Activity:
Wherever "partida" appears in the records below, copy the line that holds it.
Start of Block
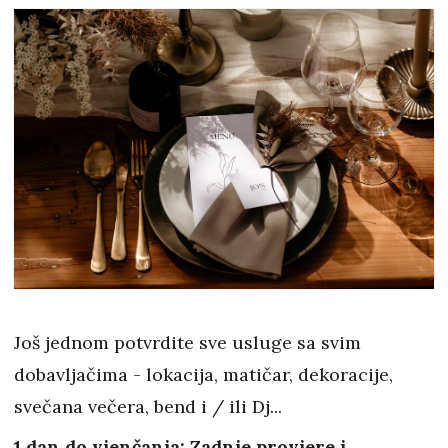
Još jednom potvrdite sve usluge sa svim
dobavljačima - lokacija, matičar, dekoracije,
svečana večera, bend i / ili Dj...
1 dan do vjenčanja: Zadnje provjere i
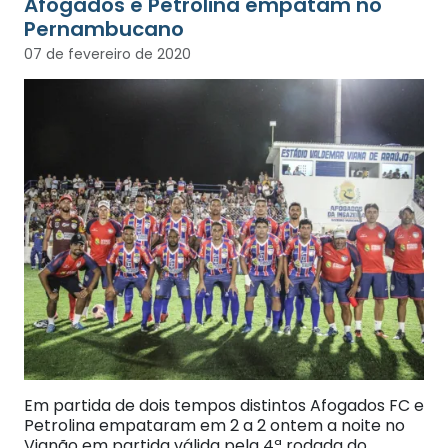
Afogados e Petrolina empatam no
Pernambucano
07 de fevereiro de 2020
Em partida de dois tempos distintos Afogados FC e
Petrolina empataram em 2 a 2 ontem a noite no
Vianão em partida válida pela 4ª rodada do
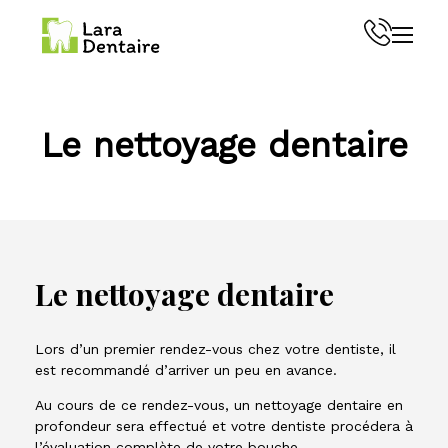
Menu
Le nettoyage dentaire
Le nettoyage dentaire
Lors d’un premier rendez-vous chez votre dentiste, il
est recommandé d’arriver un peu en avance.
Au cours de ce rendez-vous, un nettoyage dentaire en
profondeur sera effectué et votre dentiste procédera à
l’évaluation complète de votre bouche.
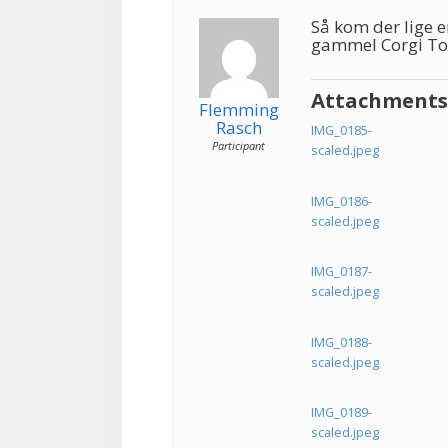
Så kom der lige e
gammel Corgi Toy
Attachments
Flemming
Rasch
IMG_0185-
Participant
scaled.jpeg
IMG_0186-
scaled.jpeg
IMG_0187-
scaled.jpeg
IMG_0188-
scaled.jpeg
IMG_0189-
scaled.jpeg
End of Block
Start of Block
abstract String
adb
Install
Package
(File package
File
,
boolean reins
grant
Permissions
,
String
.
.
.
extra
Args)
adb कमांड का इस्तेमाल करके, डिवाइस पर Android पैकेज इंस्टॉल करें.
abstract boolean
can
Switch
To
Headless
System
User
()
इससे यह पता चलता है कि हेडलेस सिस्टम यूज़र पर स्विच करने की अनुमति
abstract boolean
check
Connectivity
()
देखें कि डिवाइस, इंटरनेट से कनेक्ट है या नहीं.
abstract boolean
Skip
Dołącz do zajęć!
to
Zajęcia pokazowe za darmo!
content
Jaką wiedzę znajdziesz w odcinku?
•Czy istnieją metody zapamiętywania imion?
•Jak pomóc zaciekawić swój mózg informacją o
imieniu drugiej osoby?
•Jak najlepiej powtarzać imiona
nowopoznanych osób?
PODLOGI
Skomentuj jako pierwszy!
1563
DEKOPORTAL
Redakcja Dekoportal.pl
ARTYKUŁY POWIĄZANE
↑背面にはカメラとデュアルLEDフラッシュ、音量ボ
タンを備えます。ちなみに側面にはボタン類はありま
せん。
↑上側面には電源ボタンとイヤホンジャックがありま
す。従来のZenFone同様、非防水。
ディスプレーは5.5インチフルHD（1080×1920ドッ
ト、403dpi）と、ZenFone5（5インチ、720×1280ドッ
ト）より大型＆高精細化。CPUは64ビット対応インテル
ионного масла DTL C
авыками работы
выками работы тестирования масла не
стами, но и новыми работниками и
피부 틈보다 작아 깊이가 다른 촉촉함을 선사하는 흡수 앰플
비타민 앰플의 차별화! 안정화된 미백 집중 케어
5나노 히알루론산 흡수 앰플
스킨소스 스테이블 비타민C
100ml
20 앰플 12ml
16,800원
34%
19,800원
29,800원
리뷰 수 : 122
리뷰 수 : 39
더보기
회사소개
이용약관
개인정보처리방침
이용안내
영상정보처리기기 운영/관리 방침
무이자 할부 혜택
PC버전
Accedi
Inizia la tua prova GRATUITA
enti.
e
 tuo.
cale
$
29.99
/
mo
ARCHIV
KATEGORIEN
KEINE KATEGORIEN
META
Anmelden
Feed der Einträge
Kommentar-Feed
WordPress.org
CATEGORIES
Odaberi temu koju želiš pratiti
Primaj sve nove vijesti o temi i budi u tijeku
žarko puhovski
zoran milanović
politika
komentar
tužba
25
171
End of Block
Start of Block
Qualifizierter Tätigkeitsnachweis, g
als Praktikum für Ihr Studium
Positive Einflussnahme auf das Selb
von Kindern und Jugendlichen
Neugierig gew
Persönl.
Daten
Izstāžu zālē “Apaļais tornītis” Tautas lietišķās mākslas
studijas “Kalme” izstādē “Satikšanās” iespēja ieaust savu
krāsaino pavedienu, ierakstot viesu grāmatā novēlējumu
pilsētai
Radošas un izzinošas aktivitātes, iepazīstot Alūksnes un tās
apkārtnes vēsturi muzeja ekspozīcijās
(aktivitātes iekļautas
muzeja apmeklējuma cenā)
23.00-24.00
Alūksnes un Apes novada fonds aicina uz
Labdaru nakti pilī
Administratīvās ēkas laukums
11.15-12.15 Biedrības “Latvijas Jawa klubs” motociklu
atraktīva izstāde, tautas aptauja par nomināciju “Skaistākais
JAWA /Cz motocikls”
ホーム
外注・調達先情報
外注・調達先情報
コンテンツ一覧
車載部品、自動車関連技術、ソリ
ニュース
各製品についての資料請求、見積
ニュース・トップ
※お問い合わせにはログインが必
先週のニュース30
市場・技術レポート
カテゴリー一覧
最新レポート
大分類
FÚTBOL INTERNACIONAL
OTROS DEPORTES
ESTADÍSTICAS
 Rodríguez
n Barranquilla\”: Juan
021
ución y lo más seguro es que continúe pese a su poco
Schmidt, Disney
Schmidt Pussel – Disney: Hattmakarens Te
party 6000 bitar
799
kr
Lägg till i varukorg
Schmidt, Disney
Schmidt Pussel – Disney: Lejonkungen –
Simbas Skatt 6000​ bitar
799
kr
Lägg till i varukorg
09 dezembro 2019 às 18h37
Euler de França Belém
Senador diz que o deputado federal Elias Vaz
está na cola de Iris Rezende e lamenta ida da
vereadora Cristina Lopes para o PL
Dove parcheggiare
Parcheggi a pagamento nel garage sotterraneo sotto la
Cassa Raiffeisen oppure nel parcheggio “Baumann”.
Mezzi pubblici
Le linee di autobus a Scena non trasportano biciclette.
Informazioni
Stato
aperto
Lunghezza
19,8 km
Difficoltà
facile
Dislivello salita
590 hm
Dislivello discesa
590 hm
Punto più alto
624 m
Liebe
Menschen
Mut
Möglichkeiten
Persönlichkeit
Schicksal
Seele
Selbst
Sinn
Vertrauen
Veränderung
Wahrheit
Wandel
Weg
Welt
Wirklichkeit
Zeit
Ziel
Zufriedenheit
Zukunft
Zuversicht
End of Block
Solution to this problem:
Em partida de dois tempos distintos Afogados FC e
Vianão em partida válida pela 4ª rodada do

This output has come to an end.